No wonder some of them thought he was mad.

 

Yet here we are today claiming his promises that the one who feeds on this bread will live forever. He prophesied this would happen.

 

Yet the Indian who searched chapter 6, to discover more about the Bread of Life, would also have found a leader who did not manipulate his followers or brainwash them. He allowed them perfect freedom to accept or reject his teaching, unlike many leaders of cults throughout the ages who have trapped and ensnared their followers.

 

“You do not want to leave too?” he asks them.

Their reply is one which we would probably want to echo in our hearts too.

 

“Where else would we go, for you have the words of eternal life!

Along with this statement we might as well add:-

Which other leader of faith could hold a candle to this one?

Which other leader of faith ever made claims for himself as bold as these?
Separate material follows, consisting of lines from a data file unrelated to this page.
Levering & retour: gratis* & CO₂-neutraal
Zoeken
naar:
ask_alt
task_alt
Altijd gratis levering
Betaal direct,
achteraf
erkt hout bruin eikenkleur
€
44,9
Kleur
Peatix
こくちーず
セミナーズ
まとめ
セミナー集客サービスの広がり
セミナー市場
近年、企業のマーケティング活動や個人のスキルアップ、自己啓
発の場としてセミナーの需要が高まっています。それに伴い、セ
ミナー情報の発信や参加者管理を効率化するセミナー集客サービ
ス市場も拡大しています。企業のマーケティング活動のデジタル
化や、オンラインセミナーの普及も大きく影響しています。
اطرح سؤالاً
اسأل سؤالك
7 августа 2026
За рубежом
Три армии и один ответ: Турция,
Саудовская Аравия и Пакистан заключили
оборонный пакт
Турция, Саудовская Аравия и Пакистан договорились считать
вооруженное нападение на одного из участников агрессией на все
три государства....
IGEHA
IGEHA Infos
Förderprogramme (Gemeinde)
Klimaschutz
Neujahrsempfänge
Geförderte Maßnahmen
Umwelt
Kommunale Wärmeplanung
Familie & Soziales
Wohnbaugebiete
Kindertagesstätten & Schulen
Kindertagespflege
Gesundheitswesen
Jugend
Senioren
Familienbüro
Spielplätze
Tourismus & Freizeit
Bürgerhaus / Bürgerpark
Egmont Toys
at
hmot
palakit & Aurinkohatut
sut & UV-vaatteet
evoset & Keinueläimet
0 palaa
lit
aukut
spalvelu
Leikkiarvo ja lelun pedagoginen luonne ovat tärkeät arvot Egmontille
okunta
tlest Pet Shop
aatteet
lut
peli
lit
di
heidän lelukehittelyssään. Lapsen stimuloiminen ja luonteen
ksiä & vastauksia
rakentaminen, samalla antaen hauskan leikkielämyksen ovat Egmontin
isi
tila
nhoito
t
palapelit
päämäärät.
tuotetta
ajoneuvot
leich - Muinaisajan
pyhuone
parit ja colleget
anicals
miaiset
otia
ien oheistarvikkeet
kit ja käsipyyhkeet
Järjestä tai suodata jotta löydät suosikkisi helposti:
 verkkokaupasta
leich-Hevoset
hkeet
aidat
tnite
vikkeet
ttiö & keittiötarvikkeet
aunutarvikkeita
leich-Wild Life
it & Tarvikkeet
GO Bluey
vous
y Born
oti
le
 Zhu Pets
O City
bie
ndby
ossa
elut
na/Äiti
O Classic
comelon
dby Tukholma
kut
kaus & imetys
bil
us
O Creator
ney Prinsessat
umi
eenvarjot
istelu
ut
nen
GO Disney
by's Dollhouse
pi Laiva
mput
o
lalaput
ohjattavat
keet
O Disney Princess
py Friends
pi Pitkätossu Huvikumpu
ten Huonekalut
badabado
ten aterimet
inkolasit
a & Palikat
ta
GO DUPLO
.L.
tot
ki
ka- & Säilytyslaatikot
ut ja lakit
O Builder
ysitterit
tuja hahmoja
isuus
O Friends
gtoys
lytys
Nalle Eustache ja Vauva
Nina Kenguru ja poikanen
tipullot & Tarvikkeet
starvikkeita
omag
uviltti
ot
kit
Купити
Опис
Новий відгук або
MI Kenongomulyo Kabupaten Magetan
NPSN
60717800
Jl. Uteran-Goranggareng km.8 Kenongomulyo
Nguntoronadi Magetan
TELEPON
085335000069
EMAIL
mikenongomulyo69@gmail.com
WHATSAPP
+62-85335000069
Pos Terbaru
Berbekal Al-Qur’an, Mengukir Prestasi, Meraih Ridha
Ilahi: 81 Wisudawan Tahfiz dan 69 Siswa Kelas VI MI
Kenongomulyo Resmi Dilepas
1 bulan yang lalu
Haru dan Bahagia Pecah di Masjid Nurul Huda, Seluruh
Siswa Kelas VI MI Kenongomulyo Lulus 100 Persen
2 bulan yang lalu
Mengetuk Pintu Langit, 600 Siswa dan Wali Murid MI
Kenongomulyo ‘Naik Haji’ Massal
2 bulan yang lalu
Which other leader of faith made such accurate prophecies as the ones he made?

Who else has performed miracles, healed the sick, cared for the poor and underprivileged , fought for the outcast or love the sinner the way he did?

Which other leader of faith has ever made the supreme sacrifice of surrendering his own life to wipe away our sins, the way he did?

 

These four words, ‘The Bread of Life’ are indeed a door into a far greater truth than we can ever realise, just like that fragment of paper found upon a railway track, opening up a whole library of many other words brim full of life.

 

So too the piece of bread we consume today, and the words we hear, “This is my body”

a fragment  yes, but part of a love too deep for words to express, part of a body of people too many to count, part of an eternity too difficult for our small minds to imagine.

As we receive this bread of life this morning,

let us not ask how Jesus feeds us, let us not dissect his words, tear them into shreds, or quarrel over them, and separate ourselves into factions as men and women have done over the centuries, let us simply admit:-

“Lord, I don’t have the ability to comprehend how you feed us through this bread, but I know you do, and I give you thanks that you have provided this for me, help me also be food that brings life  to others!”